Background
With age, the incidence of hip fractures in the elderly increases exponentially due to increased prevalence of osteoporosis and increased risk of falls [
1‐
4]. In the elderly, the majority of hip fractures are a result of a low-energy trauma [
4,
5], defined as falls from standing height or less [
6]. Fracture at the hip may imply pain and reduced physical functioning months and years after the fracture [
7‐
9], and may consequently affect quality of life (QOL).
QOL is considered a subjective phenomenon, which is often assessed through self-report and thereby supplements objective factors associated with disease, in this context hip fracture and bone mineral density (BMD). Traditionally, QOL comprises both health-related quality of life (HRQOL) and global quality of life (GQOL) [
10]. HRQOL may be defined as the individual's experience of their general state of health, such as physical, social, and mental well-being [
11], and GQOL may be defined as a broad range of human experiences related to one's overall well-being and satisfaction, and has a meaning beyond an individual's health [
12‐
14]. A broad QOL perspective includes both the health aspect (HRQOL) and satisfaction with life as a whole (GQOL).
Previous QOL studies in patients with hip fracture have shown that HRQOL decreases
after a hip fracture, and that physical health is influenced more by the fracture than mental health [
8,
9,
15‐
18]. Furthermore, HRQOL seems to decrease more after a hip fracture in patients who had low HRQOL before the fracture than in those with higher scores [
18]. Additionally, studies focusing on
predictors of changes in HRQOL after a hip fracture show that low body mass index (BMI) and low BMD are associated with reduced HRQOL two years after a low-energy hip fracture in postmenopausal women [
7].
To the best of our knowledge, no studies have assessed whether patients with hip fractures regain their pre-fracture GQOL after the fracture, nor have predictors of changes in GQOL in patients with low-energy hip fracture been identified. Furthermore, the complexity of the consequences of hip fractures, including both an objective perspective (e.g., BMD, BMI, demographic, and clinical indicators) and a subjective perspective (e.g., QOL) on changes, needs to be addressed.

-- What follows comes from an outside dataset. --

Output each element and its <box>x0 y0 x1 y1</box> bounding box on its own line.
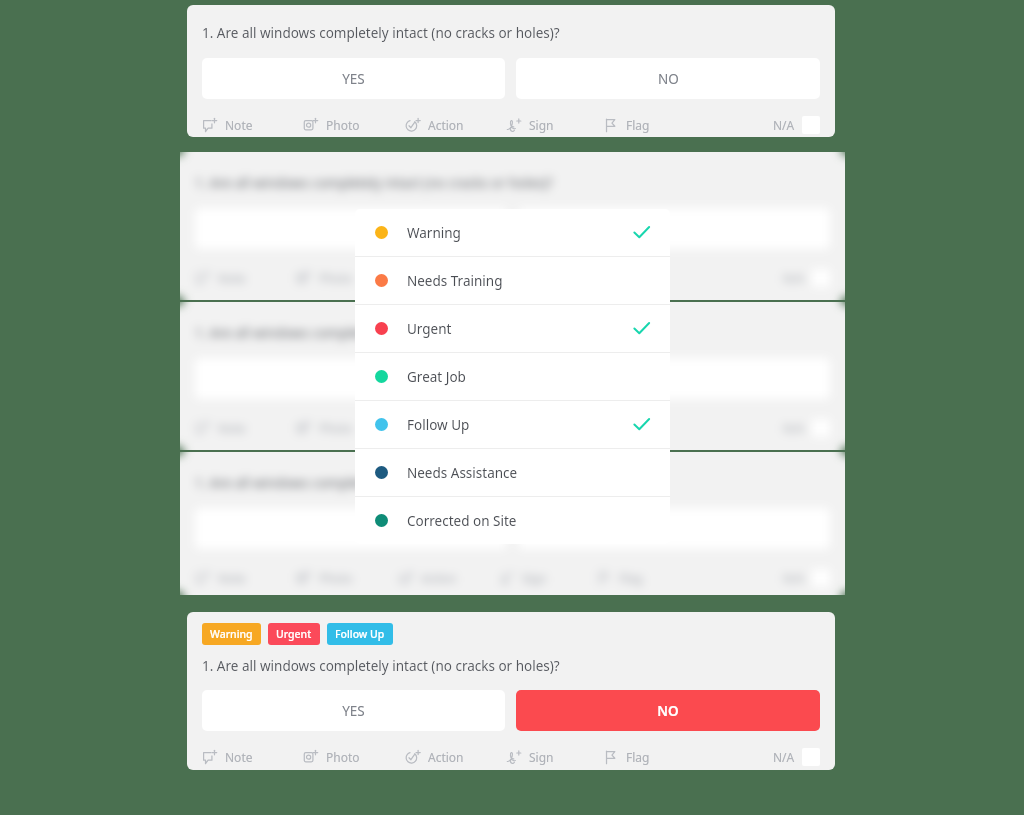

Knowledge about these issues may provide patients, providers, and decision makers with important information on the impact of disease and treatment on physical, psychological, social functioning, and well-being, and satisfaction with life. Thus, the patient's subjective perspective may be included in decision making and health care plans, such as contact and collaboration of health care between the hospitals and the health care units in the municipalities after the fracture [
19,
20].
Hence, the present study aims to:
a) Explore whether patients with low-energy hip fracture regain their pre-fracture levels in HRQOL and GQOL compared with changes in age- and sex-matched controls over a two year period;
b) Identify predictors of changes in HRQOL and GQOL after two years.
Discussion
Compared with pre-fracture the patients with hip fractures reported modestly or moderately decreased HRQOL and GQOL one year after fracture that remained nearly unchanged at two-year follow-up, whereas the controls reported no significant changes in HRQOL and moderately or modestly decreased GQOL. Changes in HRQOL physical health two years after baseline were predicted by age and being a patient with hip fracture, while co-morbidity predicted changes in HRQOL mental health.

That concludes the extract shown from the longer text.